Records contained in a dataset
━━━━━━━━━━

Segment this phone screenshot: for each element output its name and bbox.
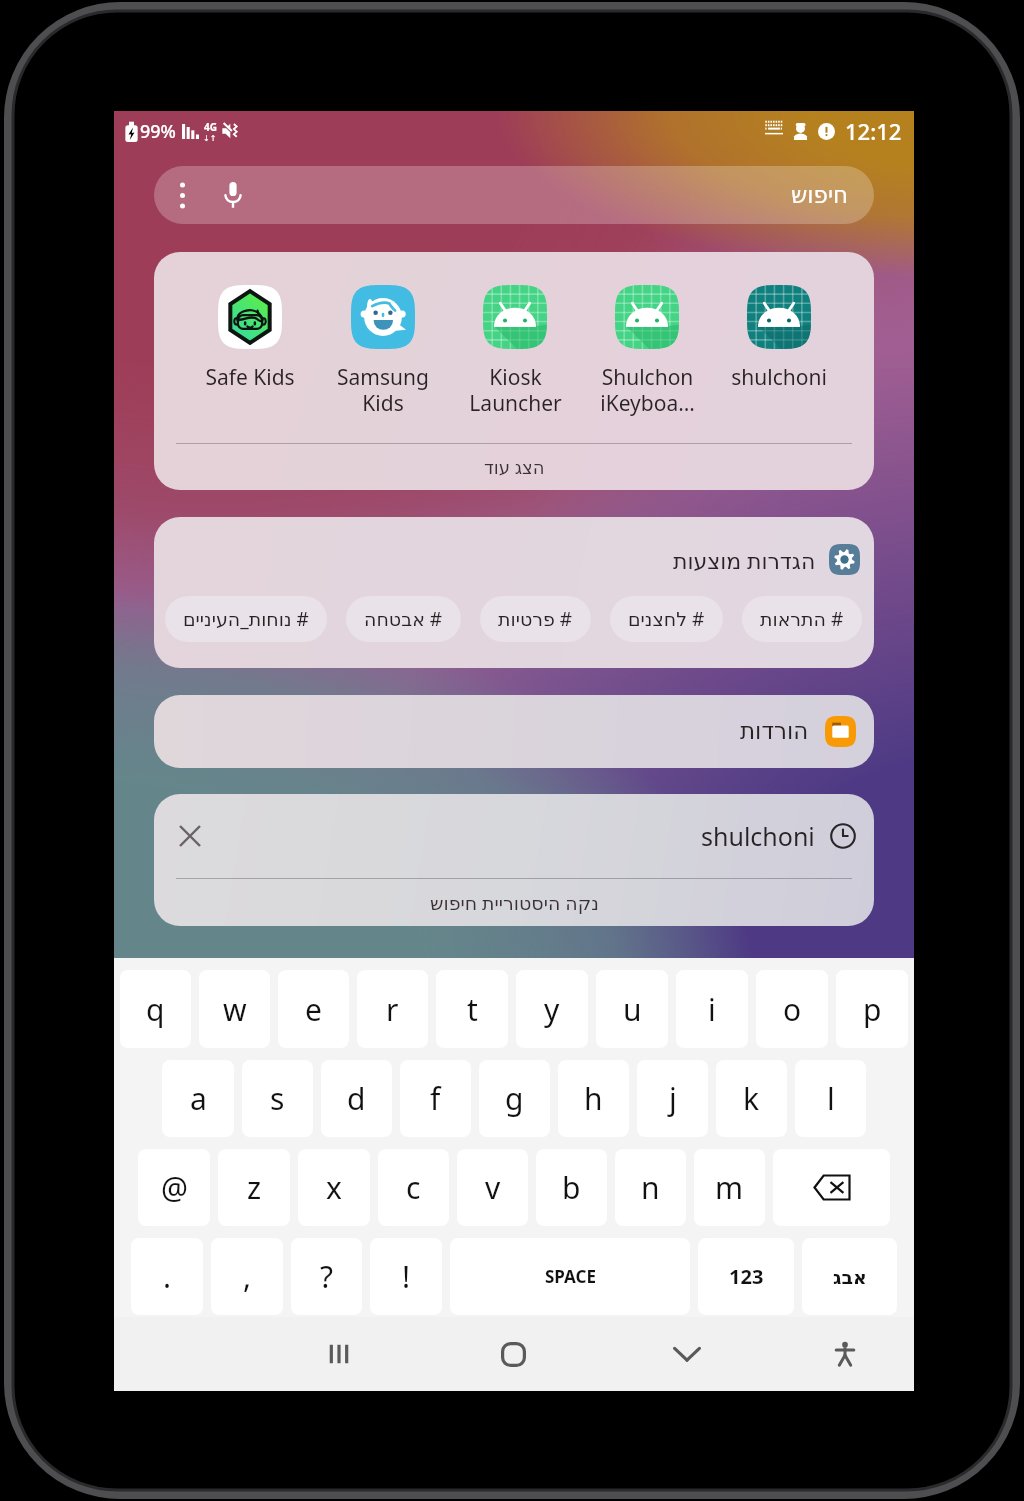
button[interactable]: Backspace [773, 1149, 890, 1226]
staticText: 99% [140, 119, 176, 144]
button[interactable]: o [756, 970, 828, 1048]
staticText: z [247, 1167, 262, 1208]
button[interactable]: t [436, 970, 508, 1048]
staticText: הורדות [740, 718, 809, 745]
button[interactable]: נקה היסטוריית חיפוש [154, 879, 874, 926]
staticText: p [863, 989, 882, 1030]
button[interactable]: ! [370, 1238, 442, 1315]
button[interactable]: ‏# לחצנים [610, 596, 723, 642]
staticText: u [623, 989, 642, 1030]
button[interactable]: , [211, 1238, 283, 1315]
staticText: shulchoni [731, 363, 827, 392]
button[interactable]: Recents [304, 1317, 374, 1391]
button[interactable]: 123 [698, 1238, 794, 1315]
staticText: ‏# פרטיות [498, 606, 573, 632]
button[interactable]: ‏# התראות [742, 596, 862, 642]
button[interactable]: p [836, 970, 908, 1048]
button[interactable]: Samsung Kids [316, 285, 449, 418]
button[interactable]: Shulchon iKeyboa… [581, 285, 713, 418]
staticText: ↓↑ [203, 134, 217, 142]
button[interactable]: הורדות [154, 695, 874, 768]
button[interactable]: h [558, 1060, 629, 1137]
button[interactable]: אבג [802, 1238, 897, 1315]
button[interactable]: y [516, 970, 588, 1048]
button[interactable]: ? [291, 1238, 362, 1315]
button[interactable]: q [120, 970, 191, 1048]
staticText: @ [161, 1167, 188, 1208]
other: Voice search [224, 182, 242, 208]
other: Remove [180, 826, 200, 846]
button[interactable]: ‏# פרטיות [480, 596, 591, 642]
button[interactable]: f [400, 1060, 471, 1137]
staticText: 12:12 [845, 116, 902, 146]
staticText: o [783, 989, 802, 1030]
staticText: n [641, 1167, 660, 1208]
staticText: m [715, 1167, 744, 1208]
staticText: w [223, 989, 247, 1030]
staticText: d [347, 1078, 366, 1119]
staticText: ! [402, 1256, 411, 1297]
button[interactable]: n [615, 1149, 686, 1226]
button[interactable]: Home [478, 1317, 548, 1391]
button[interactable]: i [676, 970, 748, 1048]
staticText: i [708, 989, 716, 1030]
staticText: y [544, 989, 560, 1030]
staticText: SPACE [545, 1265, 596, 1288]
button[interactable]: shulchoni [713, 285, 845, 392]
button[interactable]: v [457, 1149, 528, 1226]
button[interactable]: הצג עוד [154, 444, 874, 490]
button[interactable]: w [199, 970, 270, 1048]
button[interactable]: SPACE [450, 1238, 690, 1315]
staticText: 123 [729, 1263, 764, 1290]
button[interactable]: e [278, 970, 349, 1048]
button[interactable]: Remove [180, 794, 856, 878]
staticText: . [163, 1256, 172, 1297]
staticText: g [505, 1078, 524, 1119]
button[interactable]: @ [138, 1149, 210, 1226]
button[interactable]: u [596, 970, 668, 1048]
staticText: l [827, 1078, 835, 1119]
staticText: Samsung Kids [337, 363, 429, 418]
button[interactable]: Settings [829, 544, 860, 575]
staticText: Safe Kids [205, 363, 295, 392]
button[interactable]: m [694, 1149, 765, 1226]
staticText: , [243, 1256, 252, 1297]
button[interactable]: ‏# נוחות_העיניים [165, 596, 327, 642]
staticText: Shulchon iKeyboa… [600, 363, 695, 418]
button[interactable]: b [536, 1149, 607, 1226]
button[interactable]: g [479, 1060, 550, 1137]
other: More options [180, 183, 185, 208]
button[interactable]: c [378, 1149, 449, 1226]
button[interactable]: l [795, 1060, 866, 1137]
staticText: אבג [833, 1266, 867, 1288]
button[interactable]: k [716, 1060, 787, 1137]
staticText: ‏# נוחות_העיניים [183, 606, 309, 632]
button[interactable]: Accessibility [810, 1317, 880, 1391]
button[interactable]: j [637, 1060, 708, 1137]
staticText: ‏# התראות [760, 606, 844, 632]
staticText: חיפוש [791, 182, 849, 209]
button[interactable]: z [218, 1149, 290, 1226]
button[interactable]: Hide keyboard [652, 1317, 722, 1391]
button[interactable]: More options [154, 166, 874, 224]
staticText: q [146, 989, 165, 1030]
button[interactable]: Kiosk Launcher [449, 285, 581, 418]
staticText: x [326, 1167, 342, 1208]
staticText: ‏# אבטחה [364, 606, 443, 632]
button[interactable]: . [131, 1238, 203, 1315]
button[interactable]: Safe Kids [183, 285, 316, 392]
button[interactable]: s [242, 1060, 313, 1137]
staticText: v [485, 1167, 501, 1208]
button[interactable]: d [321, 1060, 392, 1137]
staticText: j [669, 1078, 677, 1119]
button[interactable]: x [298, 1149, 370, 1226]
button[interactable]: a [162, 1060, 234, 1137]
button[interactable]: ‏# אבטחה [346, 596, 461, 642]
staticText: ‏# לחצנים [628, 606, 705, 632]
staticText: הצג עוד [484, 455, 545, 480]
other: Backspace [813, 1174, 851, 1201]
button[interactable]: r [357, 970, 428, 1048]
staticText: הגדרות מוצעות [673, 545, 816, 575]
staticText: b [562, 1167, 581, 1208]
staticText: h [584, 1078, 603, 1119]
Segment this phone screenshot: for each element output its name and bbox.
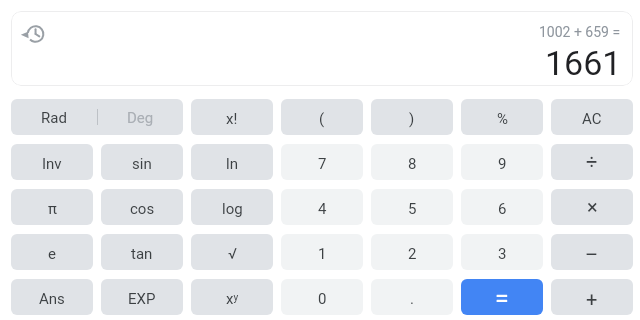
staticText: =: [495, 284, 509, 313]
staticText: Rad: [41, 109, 67, 127]
staticText: ×: [587, 195, 598, 218]
button[interactable]: 2: [371, 234, 453, 270]
button[interactable]: √: [191, 234, 273, 270]
button[interactable]: log: [191, 189, 273, 225]
button[interactable]: π: [11, 189, 93, 225]
staticText: –: [585, 243, 599, 266]
staticText: EXP: [128, 290, 156, 308]
staticText: √: [228, 245, 237, 263]
staticText: 6: [498, 200, 507, 218]
staticText: 0: [318, 290, 327, 308]
staticText: .: [410, 290, 414, 308]
staticText: +: [586, 287, 598, 310]
staticText: xy: [226, 290, 239, 308]
staticText: (: [319, 110, 325, 128]
staticText: 2: [408, 245, 417, 263]
staticText: 1: [318, 245, 327, 263]
staticText: 7: [318, 155, 327, 173]
button[interactable]: e: [11, 234, 93, 270]
staticText: 9: [498, 155, 507, 173]
staticText: 4: [318, 200, 327, 218]
staticText: 3: [498, 245, 507, 263]
staticText: cos: [130, 200, 155, 218]
button[interactable]: cos: [101, 189, 183, 225]
button[interactable]: EXP: [101, 279, 183, 315]
staticText: Ans: [39, 290, 65, 308]
staticText: 1002 + 659 =: [539, 24, 621, 40]
button[interactable]: ): [371, 99, 453, 135]
button[interactable]: Ans: [11, 279, 93, 315]
staticText: e: [48, 245, 56, 263]
button[interactable]: Inv: [11, 144, 93, 180]
staticText: %: [497, 110, 508, 128]
button[interactable]: 9: [461, 144, 543, 180]
button[interactable]: ×: [551, 189, 633, 225]
button[interactable]: =: [461, 279, 543, 315]
staticText: x!: [226, 110, 238, 128]
button[interactable]: 5: [371, 189, 453, 225]
staticText: ÷: [586, 150, 598, 173]
button[interactable]: 8: [371, 144, 453, 180]
button[interactable]: x!: [191, 99, 273, 135]
staticText: 8: [408, 155, 417, 173]
staticText: AC: [582, 110, 602, 128]
button[interactable]: AC: [551, 99, 633, 135]
button[interactable]: 1: [281, 234, 363, 270]
button[interactable]: Rad: [11, 99, 97, 135]
button[interactable]: xy: [191, 279, 273, 315]
button[interactable]: (: [281, 99, 363, 135]
staticText: ln: [226, 155, 238, 173]
button[interactable]: ÷: [551, 144, 633, 180]
staticText: Inv: [42, 155, 62, 173]
staticText: Deg: [127, 109, 154, 127]
button[interactable]: %: [461, 99, 543, 135]
button[interactable]: 7: [281, 144, 363, 180]
button[interactable]: History: [17, 17, 51, 51]
staticText: 5: [408, 200, 417, 218]
staticText: π: [48, 200, 57, 218]
button[interactable]: +: [551, 279, 633, 315]
button[interactable]: Deg: [97, 99, 183, 135]
button[interactable]: sin: [101, 144, 183, 180]
button[interactable]: 3: [461, 234, 543, 270]
button[interactable]: ln: [191, 144, 273, 180]
staticText: ): [409, 110, 415, 128]
button[interactable]: tan: [101, 234, 183, 270]
button[interactable]: 6: [461, 189, 543, 225]
button[interactable]: –: [551, 234, 633, 270]
button[interactable]: 4: [281, 189, 363, 225]
button[interactable]: .: [371, 279, 453, 315]
staticText: log: [222, 200, 243, 218]
staticText: 1661: [545, 43, 622, 83]
button[interactable]: 0: [281, 279, 363, 315]
staticText: sin: [132, 155, 152, 173]
staticText: tan: [131, 245, 153, 263]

━━━━━━━━━━

WORK INSTRUCTIONS: Among the lines above, find those containing the word "Kids" and copy each.

WRITTEN RESPONSE:
button[interactable]: Samsung Kids [316, 285, 449, 418]
staticText: Samsung Kids [337, 363, 429, 418]
staticText: Safe Kids [205, 363, 295, 392]
button[interactable]: Safe Kids [183, 285, 316, 392]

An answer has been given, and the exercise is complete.